A rural municipality, often abbreviated RM, is a type of municipal status in the Canadian provinces of Manitoba and Saskatchewan, and soon to be Prince Edward Island, or a group of municipal status types in the provinces of Alberta and Nova Scotia.
The Municipal Ordinance of 1883 was enacted by the North-West Territories to provide services to a rural area and provide some means of municipal governing. Saskatchewan and Alberta became provinces in 1905. The Government of the North-West Territories issued Statute Labour Ordinance (1897) and sets of fire districts, statute labour and fire (SLF) districts or statute labour districts. Community residents could pay taxes or supply a couple days per quarter section labour constructing roads, bridges, fireguards instead of paying taxes.
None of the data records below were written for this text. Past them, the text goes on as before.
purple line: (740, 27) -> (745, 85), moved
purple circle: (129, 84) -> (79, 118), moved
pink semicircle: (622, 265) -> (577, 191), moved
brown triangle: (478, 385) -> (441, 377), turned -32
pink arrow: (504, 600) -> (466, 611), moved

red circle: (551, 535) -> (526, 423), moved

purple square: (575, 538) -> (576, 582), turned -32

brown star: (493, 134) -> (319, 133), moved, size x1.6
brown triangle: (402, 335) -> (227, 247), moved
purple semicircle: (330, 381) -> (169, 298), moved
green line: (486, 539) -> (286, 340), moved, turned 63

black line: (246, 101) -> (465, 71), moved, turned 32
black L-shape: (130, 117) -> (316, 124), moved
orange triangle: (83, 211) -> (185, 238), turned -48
The prairie fire in the 19th century were devastating affairs. Fire districts were later called local improvement districts that were later reformed into rural municipalities.
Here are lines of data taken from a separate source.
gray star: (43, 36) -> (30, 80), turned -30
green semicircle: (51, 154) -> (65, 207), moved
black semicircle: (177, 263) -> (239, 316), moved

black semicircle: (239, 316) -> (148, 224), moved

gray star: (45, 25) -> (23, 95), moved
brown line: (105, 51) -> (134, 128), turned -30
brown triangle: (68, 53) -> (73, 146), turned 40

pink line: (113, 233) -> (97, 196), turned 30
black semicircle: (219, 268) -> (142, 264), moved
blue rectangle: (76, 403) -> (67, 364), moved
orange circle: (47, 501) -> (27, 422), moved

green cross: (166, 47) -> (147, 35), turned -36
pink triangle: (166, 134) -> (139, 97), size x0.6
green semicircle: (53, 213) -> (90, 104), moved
In Saskatchewan, local improvement districts (1898) were the precursors of rural municipalities. Discontinuance of local improvement districts in favour of smaller rural municipalities began on December 13, 1909. Typically, an rural municipality consists of about nine townships, each six miles by six miles in area. Settled areas of denser populations could form urban municipalities such as villages, towns and cities. In northern Saskatchewan, the large Northern Local Improvement District was replaced by the Department of Northern Saskatchewan in 1972, and was not subdivided into smaller rural municipalities.